- Abbreviation: ADF
- President: Mike Hookem
- Leader: Mark Conway
- Deputy Leader: Dr Teck Khong
- Founded: 20 August 2020
- Headquarters: 328 Shaw Road Oldham, Lancashire OL1 4WH
- Political position: Right-wing
- Colours: Blue

Website
- https://adfparty.uk/

= Alliance for Democracy and Freedom =

Minor political party in the United Kingdom

The Alliance for Democracy and Freedom (ADF) is a minor political party in the United Kingdom led by Mark Conway. It has been broadly described as "conspiracy-oriented", "anti-vaccine", and "radical right".

== History ==
The Alliance for Democracy and Freedom was registered as a political party in 2020. The party was co-founded by Mike Hookem, a former Member of the European Parliament (MEP) for the UK Independence Party (UKIP), who served as the party's first chairman. It was described as an "anti-lockdown party".

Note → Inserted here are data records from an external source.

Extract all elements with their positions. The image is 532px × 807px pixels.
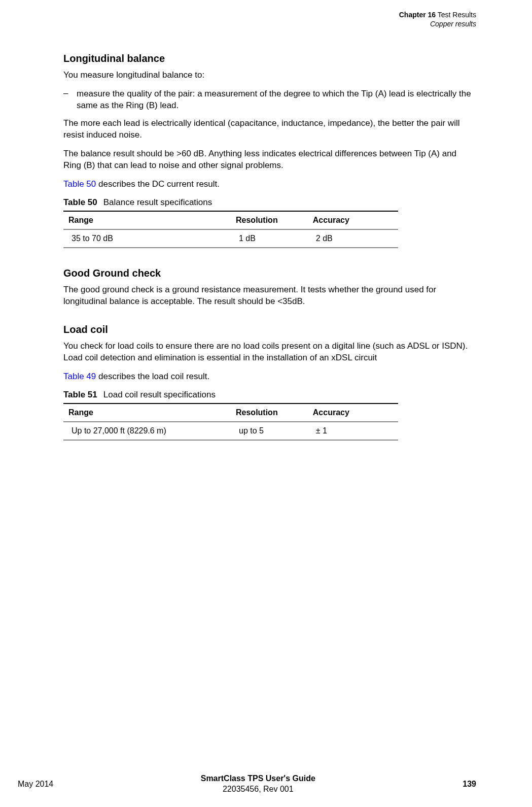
footer-date: May 2014: [18, 780, 53, 789]
table-balance-specs: Range Resolution Accuracy 35 to 70 dB 1 …: [63, 211, 398, 248]
chapter-label: Chapter 16: [399, 11, 436, 19]
heading-loadcoil: Load coil: [63, 324, 476, 335]
td-accuracy: 2 dB: [308, 229, 398, 248]
table-header-row: Range Resolution Accuracy: [63, 404, 398, 422]
th-resolution: Resolution: [231, 404, 308, 422]
th-range: Range: [63, 211, 231, 229]
para-ground: The good ground check is a ground resist…: [63, 284, 476, 308]
table-caption-50: Table 50Balance result specifications: [63, 197, 476, 208]
heading-longitudinal: Longitudinal balance: [63, 53, 476, 64]
section-title: Copper results: [63, 19, 476, 28]
th-accuracy: Accuracy: [308, 404, 398, 422]
page-header: Chapter 16 Test Results Copper results: [63, 10, 476, 28]
table-title: Balance result specifications: [103, 197, 212, 207]
bullet-dash: –: [63, 88, 77, 112]
footer-center: SmartClass TPS User's Guide 22035456, Re…: [53, 774, 463, 795]
td-range: Up to 27,000 ft (8229.6 m): [63, 422, 231, 440]
table-header-row: Range Resolution Accuracy: [63, 211, 398, 229]
td-range: 35 to 70 dB: [63, 229, 231, 248]
footer-page-number: 139: [463, 780, 476, 789]
table-label-51: Table 51: [63, 390, 97, 399]
th-accuracy: Accuracy: [308, 211, 398, 229]
table-link[interactable]: Table 50: [63, 179, 96, 189]
para-loadcoil-ref: Table 49 describes the load coil result.: [63, 371, 476, 383]
section-good-ground: Good Ground check The good ground check …: [63, 267, 476, 308]
table-row: 35 to 70 dB 1 dB 2 dB: [63, 229, 398, 248]
chapter-title-text: Test Results: [438, 11, 476, 19]
table-title-51: Load coil result specifications: [103, 390, 216, 399]
footer-guide-title: SmartClass TPS User's Guide: [53, 774, 463, 784]
para-loadcoil-ref-rest: describes the load coil result.: [96, 372, 209, 381]
bullet-item: – measure the quality of the pair: a mea…: [63, 88, 476, 112]
table-label: Table 50: [63, 197, 97, 207]
section-longitudinal-balance: Longitudinal balance You measure longitu…: [63, 53, 476, 248]
heading-ground: Good Ground check: [63, 267, 476, 279]
para-table-ref: Table 50 describes the DC current result…: [63, 179, 476, 190]
page-footer: May 2014 SmartClass TPS User's Guide 220…: [0, 774, 532, 795]
td-resolution: up to 5: [231, 422, 308, 440]
para-intro: You measure longitudinal balance to:: [63, 70, 476, 81]
td-accuracy: ± 1: [308, 422, 398, 440]
footer-docnum: 22035456, Rev 001: [53, 784, 463, 795]
para-identical: The more each lead is electrically ident…: [63, 118, 476, 141]
table-row: Up to 27,000 ft (8229.6 m) up to 5 ± 1: [63, 422, 398, 440]
td-resolution: 1 dB: [231, 229, 308, 248]
section-load-coil: Load coil You check for load coils to en…: [63, 324, 476, 441]
th-range: Range: [63, 404, 231, 422]
bullet-text: measure the quality of the pair: a measu…: [77, 88, 476, 112]
table-link-49[interactable]: Table 49: [63, 372, 96, 381]
th-resolution: Resolution: [231, 211, 308, 229]
table-loadcoil-specs: Range Resolution Accuracy Up to 27,000 f…: [63, 403, 398, 441]
table-caption-51: Table 51Load coil result specifications: [63, 390, 476, 400]
para-loadcoil: You check for load coils to ensure there…: [63, 341, 476, 364]
para-table-ref-rest: describes the DC current result.: [96, 179, 220, 189]
para-balance-result: The balance result should be >60 dB. Any…: [63, 148, 476, 172]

The party targets voters disillusioned with the mainstream establishment parties, claiming to stand for freedom of speech and calling for the UK to withdraw from all “non-democratic supranational bodies” including the UN, the WHO, the IMF and NATO. It has stated that “ADF Candidates are not whipped", and are free to serve local residents and businesses, if elected.

At the 2023 local elections, 23 candidates were nominated for the ADF, including former UKIP candidate Mark Vallance, who had posted online about "eradicating" Muslims, and former British National Party (BNP) candidate Colin Burrows.

The party stood candidates in nine constituencies at the 2024 general election, polling a total of 1,586 votes. Dr Teck Khong, a GP and former police surgeon for the Leicestershire force, who also served as the party's leader at the time, stood in Melton and Syston. He placed seventh with 348 votes (0.8%).

In the May 2025 local elections, the ADF fielded 6 candidates across England, securing no seats.

At the 2026 Scottish Parliament election, the ADF fielded three constituency and four regional candidates, polling 2,385 votes overall. David Ballantine contested the 2026 Aberdeen South by-election for the ADF; he placed seventh with 59 votes (0.2%).